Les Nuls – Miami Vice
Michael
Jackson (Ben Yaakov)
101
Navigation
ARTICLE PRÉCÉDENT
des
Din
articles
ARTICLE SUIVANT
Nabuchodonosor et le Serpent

——————

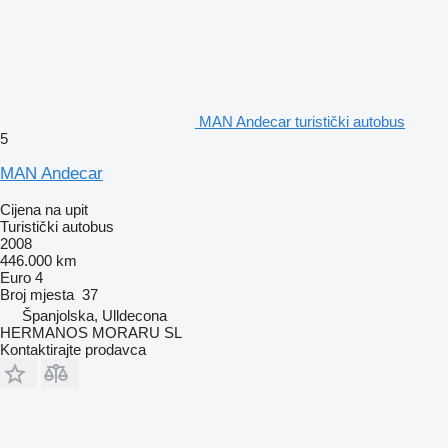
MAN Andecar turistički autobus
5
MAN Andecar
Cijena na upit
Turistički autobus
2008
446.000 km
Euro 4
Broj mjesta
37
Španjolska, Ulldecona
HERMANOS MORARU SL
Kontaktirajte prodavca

——————

[Assignment]:
Count the lines in the material above where the word "Andecar" occurs, and reply with nothing but the number.

[Response area]:
2